We’ve come a long way haven’t we? I remember when you were all trussed up in wrapping paper beneath our tree. You were a Christmas gift from my big brother, and you were from a thrift store and a handful of sizes too big. When I ripped the paper off of you that sunny morning in December and saw those three pairs of eyes twinkling from the breast of the shirt, I knew I’d found a couple of buddies that would stick with me for a long while.
Oh Reba, oh Brooks and Dunn, we’ve had a lot of good times. You came with me up to Boston and we showed those people what real Americans are like. I wore you underneath a duck-patterned prairie dress to a formal party and we danced the night away, worrying only about when the music would stop, and not caring about pit stains. Life’s too short to worry about pit stains.
Now we’re here in San Francisco, another city on the bay. And I’ll be honest with you Reba, Brooks, and Dunn: I’m tired. My computer woke me up this morning at 6:30 because it was whirring so loudly, panting like a butcher on the 4th of July. A couple of hours later I went into “the city,” which is what the folks up here call “San Francisco,” and had an interview at 10 o’clock for a job that I’m not sure I even want. While on the way to the train station a young British hippy asked me if I wanted to buy an apple. He had two tiny apples in his hand and I said no and he said thanks for smiling and nice hoodie.
I wish you could have seen him. More strangers talk to me up here than most anywhere else I’ve been, but it’s not too bad. What would you do, Reba? Would you sing them a song and lift their spirits? How did you know what you wanted to do, and when you figured it out, how did you get it? Can you really have it all?
One day I’m going to have it all too, but right now I’m tired. I’m going to finish my coffee while staring at you three, your eyes sparkling back at me and then maybe I’ll get the big idea and we’ll all have to admit my brother is the genius we always knew he was.
You’re the real heroes, you the t-shirt dwellers, the silent inspirers. How many have you cheered on to victory with your never-ending mirth? No matter what the Californians say to you up here, no matter what they think of you or what kind of names they call you because you’re not from somewhere that has a San in front of it or some other liberal name, just remember that to me you are special. I love this t-shirt and am going to wear it more often so people around here can get some freaking cultural education.

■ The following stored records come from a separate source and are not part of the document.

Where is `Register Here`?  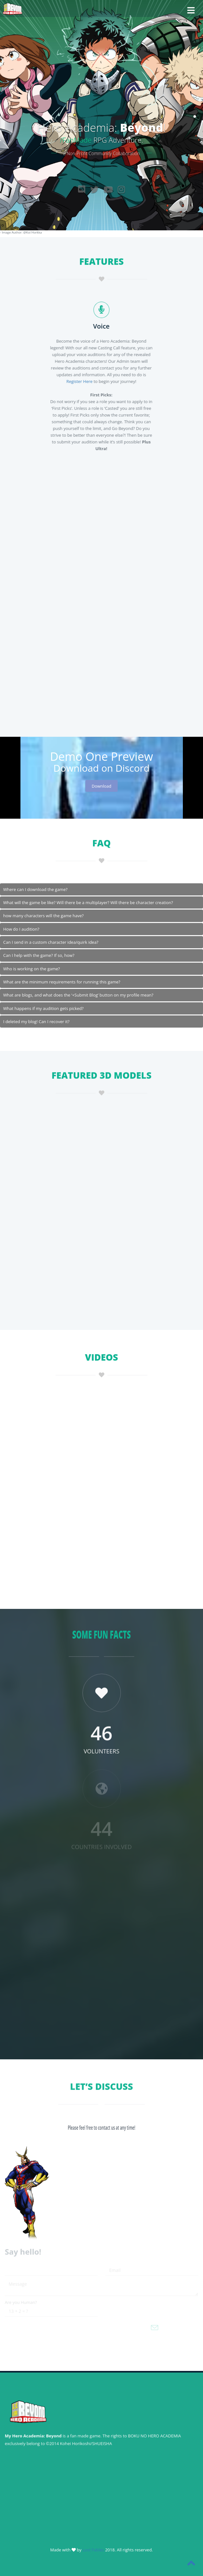 Register Here is located at coordinates (78, 381).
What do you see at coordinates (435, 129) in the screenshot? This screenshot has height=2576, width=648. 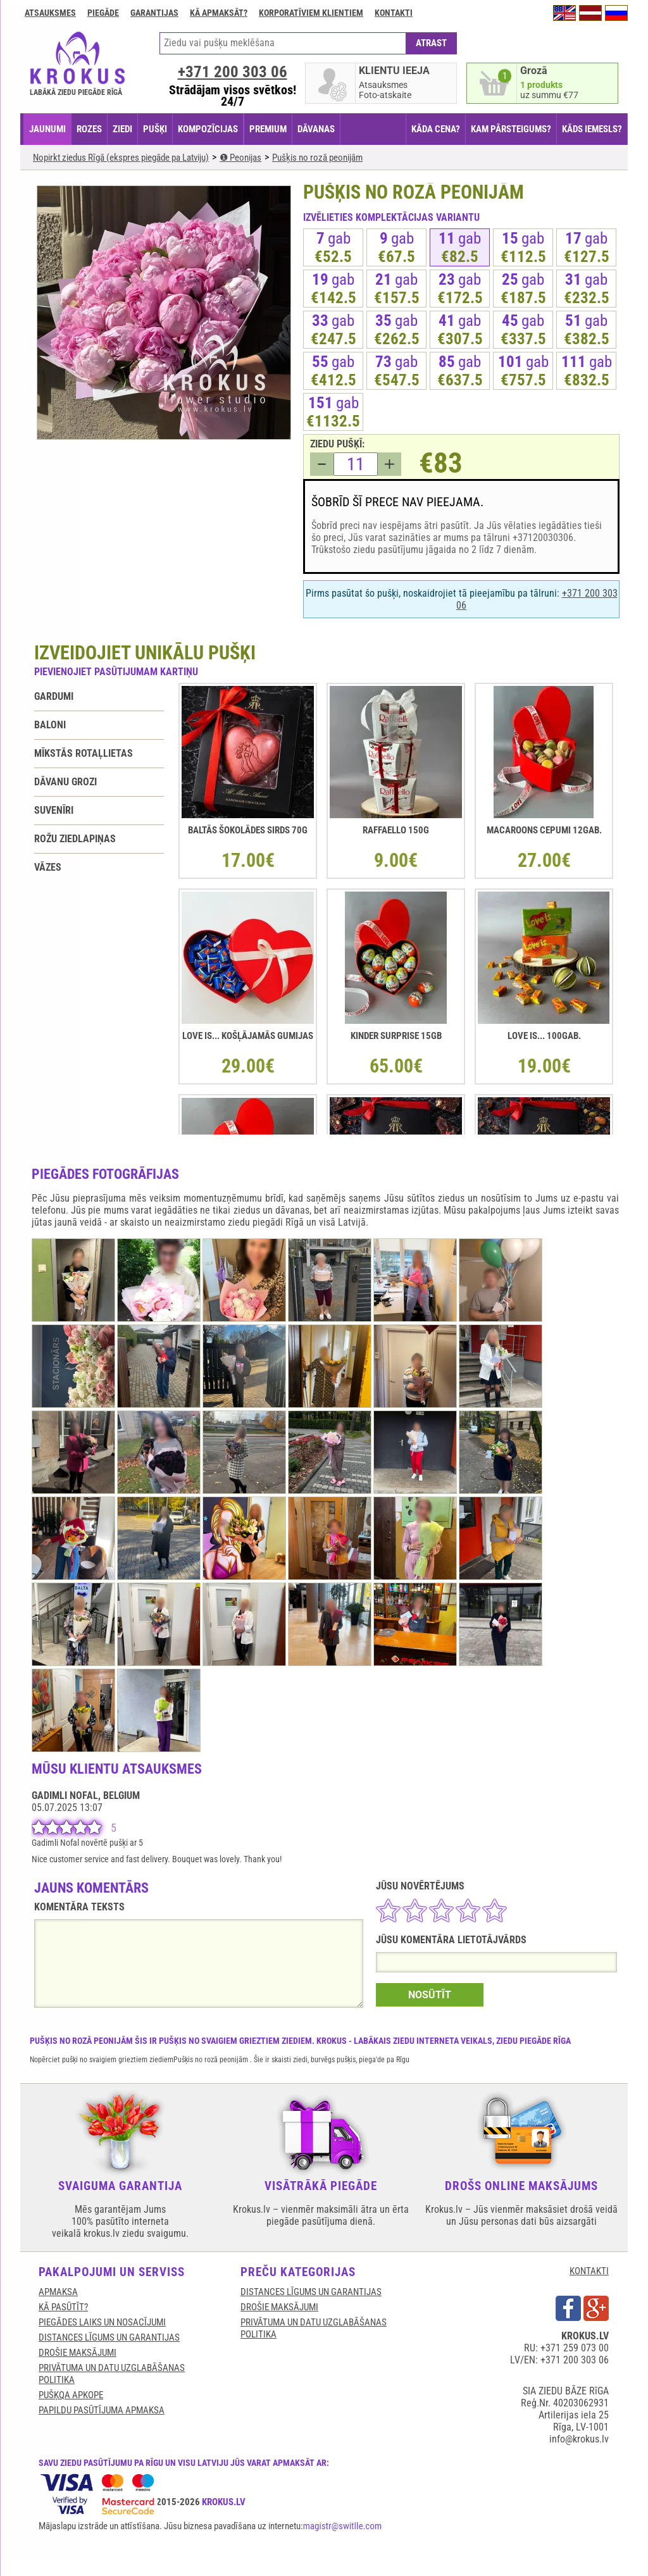 I see `KĀDA CENA?` at bounding box center [435, 129].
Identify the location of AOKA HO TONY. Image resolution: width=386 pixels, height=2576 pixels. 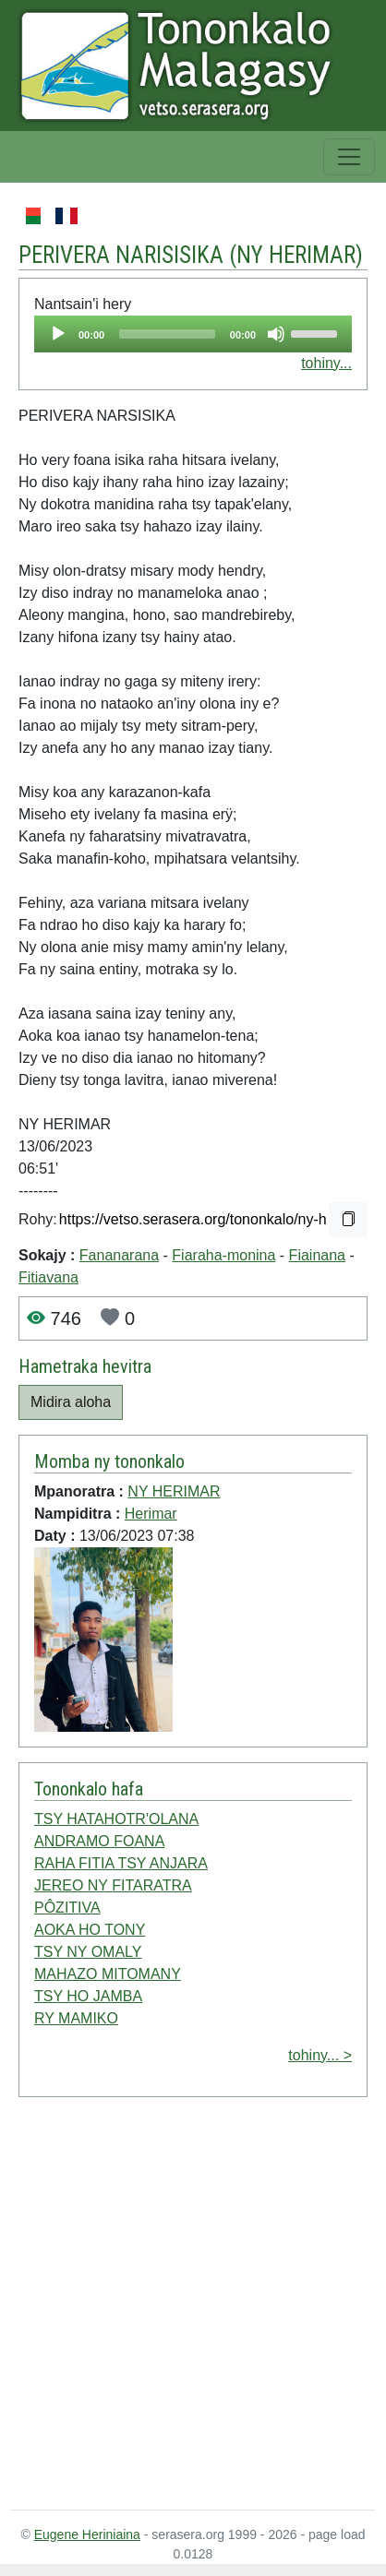 (89, 1930).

I came not a moment too soon.
This is an amazing t-shirt.
And I have my brother to thank for it all. Thanks, brother.
[…] after I pressed publish last Friday on the blog post about my Reba t-shirt, I realized that I was the worst person in the world. I had complained about […]
What happened to them, for some reason, they sound familiar to me.
I think they’re around still. But mostly they’re hanging out with me.
Thought provoking on a day that flowed by all too smoothly.
Smooth like peanut butter? Gotta have some crunch.
“Like a butcher on the 4th of July.”
Your similes are amazing, Emily!
I’m glad you think so–I enjoy coming up with them. Maybe I should teach a class on it?